* **What the exercise asks**
After locating the line that contains "а по мелочам.", restate it and each later line word for word through the end of the records.

Stored data entries
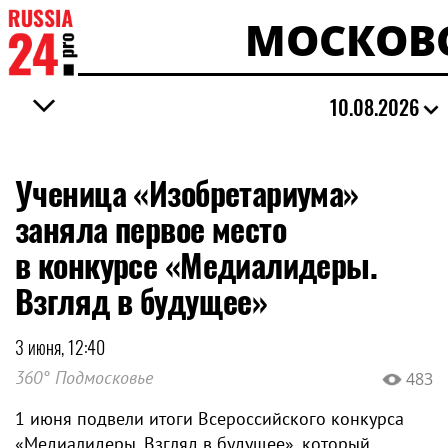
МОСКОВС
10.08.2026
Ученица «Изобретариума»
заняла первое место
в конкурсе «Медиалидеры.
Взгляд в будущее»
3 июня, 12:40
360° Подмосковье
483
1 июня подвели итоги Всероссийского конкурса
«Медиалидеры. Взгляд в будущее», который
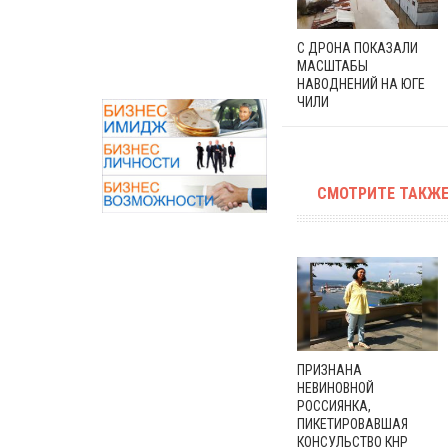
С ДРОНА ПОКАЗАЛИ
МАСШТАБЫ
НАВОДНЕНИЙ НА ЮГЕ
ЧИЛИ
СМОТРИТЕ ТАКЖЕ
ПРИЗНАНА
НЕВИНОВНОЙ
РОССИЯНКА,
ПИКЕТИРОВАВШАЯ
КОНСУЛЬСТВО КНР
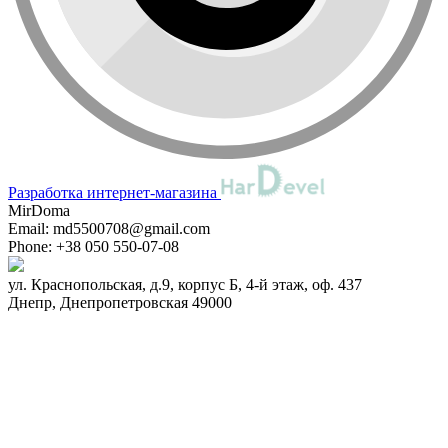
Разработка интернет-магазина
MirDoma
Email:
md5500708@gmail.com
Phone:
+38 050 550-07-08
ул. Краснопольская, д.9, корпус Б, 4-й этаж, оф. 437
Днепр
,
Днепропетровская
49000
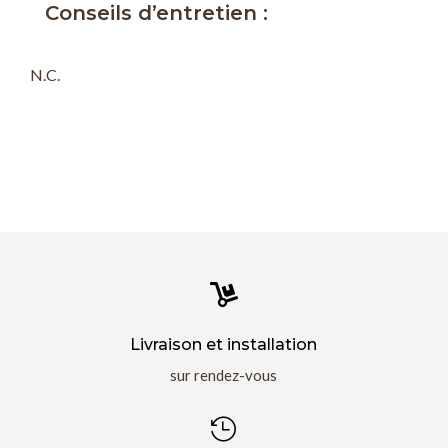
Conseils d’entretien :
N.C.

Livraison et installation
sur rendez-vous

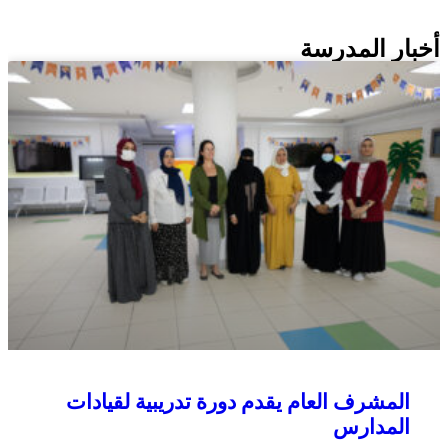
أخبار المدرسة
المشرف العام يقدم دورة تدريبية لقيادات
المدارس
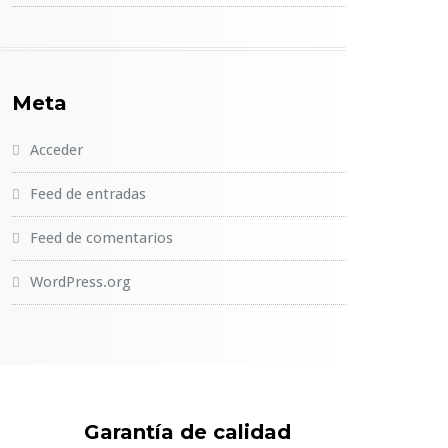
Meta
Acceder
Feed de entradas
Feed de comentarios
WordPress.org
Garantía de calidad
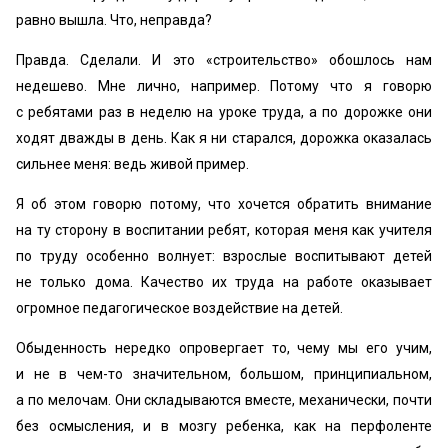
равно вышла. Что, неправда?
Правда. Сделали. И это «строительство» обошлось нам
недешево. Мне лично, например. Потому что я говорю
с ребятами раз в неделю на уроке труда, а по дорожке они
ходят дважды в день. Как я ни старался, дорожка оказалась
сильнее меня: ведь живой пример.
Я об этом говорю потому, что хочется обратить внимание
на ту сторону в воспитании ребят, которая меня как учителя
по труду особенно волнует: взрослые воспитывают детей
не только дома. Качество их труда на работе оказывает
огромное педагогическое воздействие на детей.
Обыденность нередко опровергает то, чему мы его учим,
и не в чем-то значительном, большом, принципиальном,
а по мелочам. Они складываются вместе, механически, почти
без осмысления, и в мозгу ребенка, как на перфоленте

* **Result for this task**
а по мелочам. Они складываются вместе, механически, почти
без осмысления, и в мозгу ребенка, как на перфоленте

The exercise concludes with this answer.